Need more evidence that prayer is divisive? Speaker Turzai, who controls the invocations, has prohibited certain legislators from delivering prayers. Rep. Brian Sims, an atheist, is excluded from this opportunity because of his beliefs. When guest chaplains were permitted to deliver prayers in place of legislators, atheists, humanists and other secular Americans were similarly excluded — unconstitutionally, according to the courts.

Brimming with sectarian arrogance and division, it was easy to miss the outright errors in Borowicz’s prayer: “God, for those who came before us, like George Washington at Valley Forge and Abraham Lincoln who sought after you in Gettysburg, Jesus, and the Founding Fathers in Independence Hall, Jesus, that sought after you and fasted and prayed for this nation to be founded on your principles in your words and your truth.”

These historical moments were probably meant to be poignant ties to Pennsylvania and American history, but they lacked ties to reality, history and nuance.

For instance, Lincoln’s Gettysburg Address is typically rendered to include the phrase, “That this nation, under God, shall . . .” But history is a bit more nuanced, and unclear. Lincoln’s first two versions of the speech, written by Lincoln himself, don’t include the words “under God” and we cannot say for certain that he added those words during the speech itself.

Borowicz’s other two examples are clear: Neither happened. Washington did not pray in the snow at Valley Forge and the delegates at the Constitutional Convention did not fast or pray. These are invented myths, not historical moments.
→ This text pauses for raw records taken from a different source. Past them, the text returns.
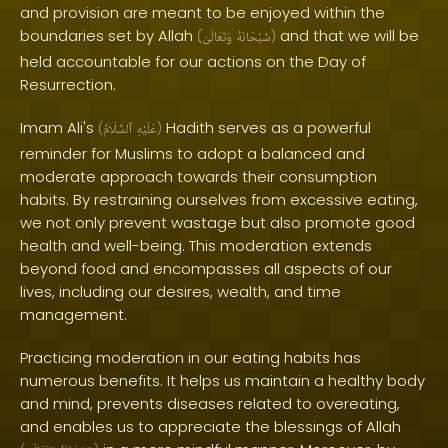
and provision are meant to be enjoyed within the
boundaries set by Allah
and that we will be
(
وَتَعَالَىٰ
سُبْحَانَهُ
)
held accountable for our actions on the Day of
Resurrection.
Imam Ali's
Hadith serves as a powerful
(
ٱلسَّلَامُ
عَلَيْهِ
)
reminder for Muslims to adopt a balanced and
moderate approach towards their consumption
habits. By restraining ourselves from excessive eating,
we not only prevent wastage but also promote good
health and well-being. This moderation extends
beyond food and encompasses all aspects of our
lives, including our desires, wealth, and time
management.
Practicing moderation in our eating habits has
numerous benefits. It helps us maintain a healthy body
and mind, prevents diseases related to overeating,
and enables us to appreciate the blessings of Allah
The Valley Forge prayer myth was invented by the same cleric, Mason Locke Weems, who invented the story about a young George Washington chopping down a cherry tree and confessing to his father. The framers of our Constitution considered and rejected a call to prayer at the Constitutional Convention, finding it “unnecessary,” according to Ben Franklin’s handwritten notes.

As I explain in my forthcoming book, The Founding Myth: Why Christian Nationalism Is Un-American, in which I debunk these and other myths, these lies are formulated to support the Christian nationalist legislative agenda and political identity. The goal is to redefine America according to that identity and then reshape the law accordingly.

Borowicz’s final myth is central to that push. She claims that the Founders “fasted and prayed for this nation to be founded on your principles in your words and your truth.” This is the beating heart of Christian nationalism: that the United States Constitution is founded on Judeo-Christian principles. And it is fundamentally wrong. More often than not, Judeo-Christian principles conflict with America’s founding principles in irreconcilable ways. Correcting the historical record is as important as condemning the intimidating prayer itself because the political theology of Christian nationalism and its hold on political power depends on the myths Borowicz regurgitated in her paean.

Borowicz’s prayer perfectly encapsulates America’s current problem with Christian nationalism. It’s a hypocritical political theology based on bad history and myths that is meant to intimidate non-Christians into silence and compliance. In short, Christian nationalism is un-American.

Andrew Seidel is a constitutional attorney and FFRF’s director of strategic response.